Katie came to with an unsettling red apparition before her eyes. Blinking frantically and pulsing back her eye sockets, she noticed that this annoyance was but the mere alarm clock she kept by her bedside drawer. It must have fallen during Leyton's somewhat out of line behavior. Still lying on her side she focused her eyes on the blinking red display. It was flashing 3:03. She'd probably hit the dodgy socket as she fell and reset the clock. Had she really been out for three hours? And what about Leyton? He'd bugged her times before, but this had certainly been a novel turn of events. He hadn't knocked her out. No. She'd stayed put, resigned herself to the moment, and just dozed off.
She brought her free arm around to adjust her glasses which, remarkably, were undamaged. Straightening up slowly she felt a stinging pain shoot up her leg. There was blood. Blood from the nail torn off her little toe. There was also blood, by now clotted up, which had streamed from her nose and ran, in her horizontal predicament, all the way into her ear. She scratched at the crust of the somber pattern and, as one does, tasted her misplaced essence. Taking in the metallic taste for some odd minutes she began to shudder at the sharp breeze weaving itself intermittently around the corner of the bed. She peered up and saw that the window had also been broken, among other things. Her discovery of bruises she'd sustained were abounding.

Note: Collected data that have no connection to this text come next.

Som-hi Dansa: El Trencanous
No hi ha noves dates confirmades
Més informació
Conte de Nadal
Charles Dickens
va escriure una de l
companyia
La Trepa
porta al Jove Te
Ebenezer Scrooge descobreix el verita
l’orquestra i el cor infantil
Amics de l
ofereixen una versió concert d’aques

Slowly but surely, she got to her feet and saw the room in shambles, herself none the better. She had no trouble walking, but a rib had most certainly cracked. As the breeze invited itself in once more, she noticed that she wasn't wearing any underwear. She reached down, terrified, and let out a sigh of relief as her prodding fingers revealed no trace of Leyton's charged demeanor. Hearing a noise behind her, she spun back toward the doorway and gasped as she saw a head peering in. It was Alex, the custodian's son. Alex was retarded, and didn't speak any English. Alex was currently looking straight at Katie's crotch. Katie immediately grabbed a towel to cover herself up. "Err, hello", she managed.
Alex, grinning from ear to ear retorted with "uallow!".

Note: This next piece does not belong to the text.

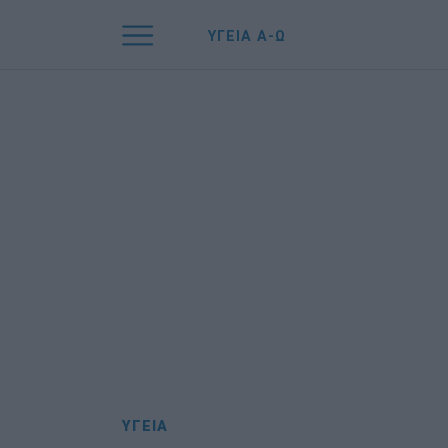
ΥΓΕΙΑ Α-Ω
ΥΓΕΙΑ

Ten minutes later, Katie was sitting at her kitchen table with a cup of coffee, nodding absently at Alex's Serbian chatter, intermixed with English where possible. She more or less ascertained that Leyton had shot and killed four people on his way out. She counted herself ridiculously lucky when the nice lady from the police department informed her that they had all been point blank shots to the head.
Katie had transferred from the west coast to continue her flailing academic career. Five months in this new environment had yielded no social environment, no extra-curricular fun, and no close ties to anyone of the opposite sex. This was exactly the way she'd wanted it. Perhaps it was being the hermit she was that had spared her. Who knew.
She'd been an orphan till the age of twelve when an affluent couple from the big city had snatched her up. On that fine day, Mr. and Mrs. Kluv had barely taken the grand tour when they saw Katie. They then saw, correction, furtively checked for, the small idiosyncratic tattoo, just above her collar bone, of a sickle going through a loop of snakes. To her dismay in later years, she was told that she had been adopted that day by the head of a shady Russian cult whose roots stretched all the way back to the Czar in old Russia. Life had dealt her a card she still hadn't peeped at. She'd keep it that way, although she most definitely reaped the few benefits, albeit with modest acceptance. This flat she occupied was most certainly far slighter than the abode she had been offered downtown. She had declined the offer, citing her disdain for silver spoons as she had done from the day she'd become a member of the Kluv household.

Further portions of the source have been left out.